花如其胡思乱想着,还没有露出一个嘲讽男人色急的表情,就被男人掐着腰身,凶猛粗大的性器直接撞到体内某个地方,激爽的感觉从那一点瞬传出来,酥麻了胀的快要裂开的整个后穴,他发出极为娇媚的呻吟,盘叉在男人身后的双脚,爽的缩起了一个个脚趾,感觉自己脚都发着软,浑身轻飘飘的飘荡在云端上,整个人已经返璞归真回归母体,长育在生死之树的树根旁边,吸允着来着万花源源不断的灵气,但是快感很快又顺着脊背往上蔓延,通过大脑传遍全身。

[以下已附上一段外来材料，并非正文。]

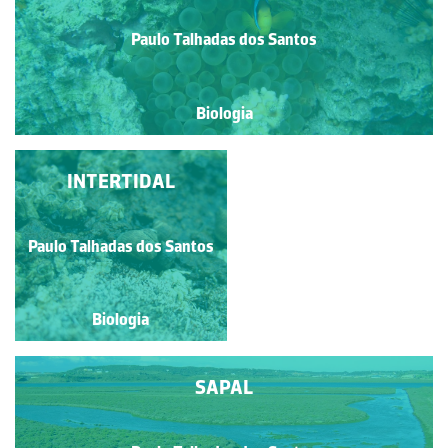
Paulo Talhadas dos Santos
Biologia
RECIFE DE CORAL
INTERTIDAL
Paulo Talhadas dos Santos
Paulo Talhadas dos Santos
Biologia
Biologia
SAPAL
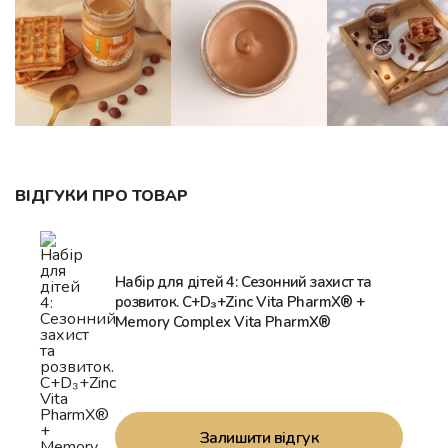
ВІДГУКИ ПРО ТОВАР
Набір для дітей 4: Сезонний захист та
розвиток. C+D₃+Zinc Vita PharmX® +
Memory Complex Vita PharmX®
Залишити відгук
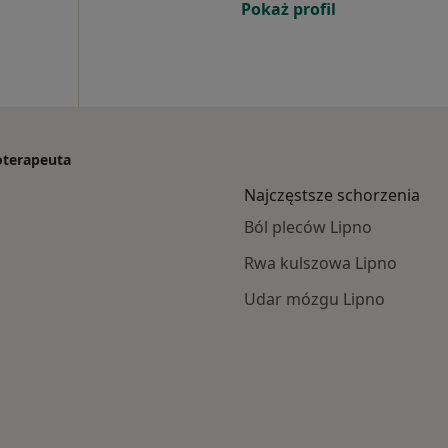
Pokaż profil
joterapeuta
Najczęstsze schorzenia
Ból pleców Lipno
Rwa kulszowa Lipno
Udar mózgu Lipno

没有来得及收回嘲讽表情的五官,混着痴态,五官扭曲的异常狰狞。甚至有些丑陋。却让穆楠枫更加兴奋,两眼绿眸如那深山老林里食人猛兽,看着就分外让人惧怕,蓄势待发的双手将丰满的肥臀掐在指间,往上抬起让他更加顺利的往下操干,紧致温润后穴让他反复回到了太行山的后山雪地,皎白的月光洒在白皑皑一望无际的山间上,和天连成一线。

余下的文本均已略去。